Sometimes we see ourselves so differently than others see us. I remember sitting in church once, ignoring the sermon, looking at the feet of the well put together woman sitting next me. She had pretty sandals and her dainty toenails were painted sparkly pink.
I missed the whole sermon tearing myself down. I rushed out of the house this morning, I never take time for make-up, I don’t have nice clothes, I rarely even match! Everyone else gets new clothes every season and I have had this skirt for years… It was a huge pity party.
After everyone got up to leave the woman turned to me and said, “You have such pretty feet.”
I couldn’t even answer her. She continued with an explanation about how she had “that toenail fungus disease,” she could never leave the house without painting her toenails and she longed to go without.

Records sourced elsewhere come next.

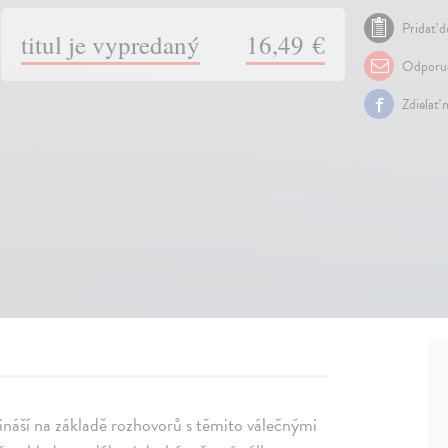
Pridať d
titul je vypredaný
16,49 €
Odporuč
Zdielať 
náší na základě rozhovorů s těmito válečnými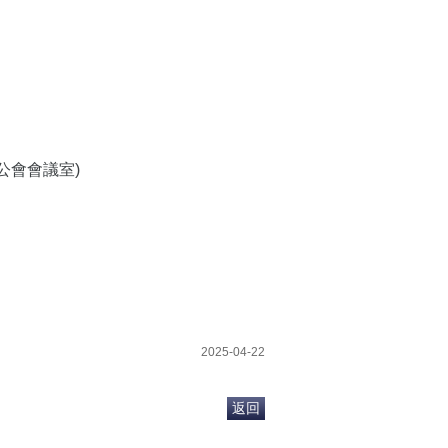
公會會議室)
2025-04-22
返回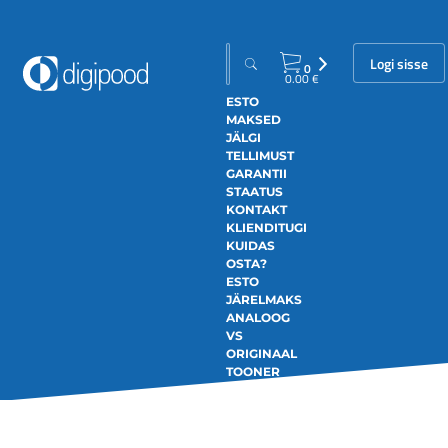
Logi sisse
0
0.00
€
ESTO
MAKSED
JÄLGI
TELLIMUST
GARANTII
STAATUS
KONTAKT
KLIENDITUGI
KUIDAS
OSTA?
ESTO
JÄRELMAKS
ANALOOG
VS
ORIGINAAL
TOONER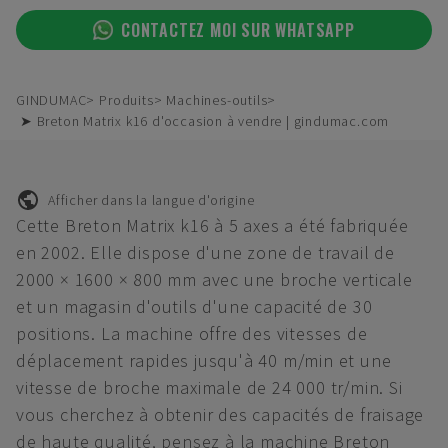
CONTACTEZ MOI SUR WHATSAPP
GINDUMAC
Produits
Machines-outils
➤ Breton Matrix k16 d'occasion à vendre | gindumac.com
Afficher dans la langue d'origine
Cette Breton Matrix k16 à 5 axes a été fabriquée
en 2002. Elle dispose d'une zone de travail de
2000 × 1600 × 800 mm avec une broche verticale
et un magasin d'outils d'une capacité de 30
positions. La machine offre des vitesses de
déplacement rapides jusqu'à 40 m/min et une
vitesse de broche maximale de 24 000 tr/min. Si
vous cherchez à obtenir des capacités de fraisage
de haute qualité, pensez à la machine Breton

Unfortunately, I don’t remember replying. I was too shocked and a little embarrassed. I always thought that event was because God was telling me to pay more attention to the preachin’.
My good friend and I were comparing toenail polish the other day when I related that story. She is studying to receive her Masters in psychology so sometimes I call her my shrink.
My shrink pointed out that people rarely offer that kind of personal info–which I hadn’t really considered. Then she asked, “Was that just for you then?”
Not just the scolding I had always felt, just a kiss from God. I don’t have to be as classy and “put together” as all the other ladies. I am loved.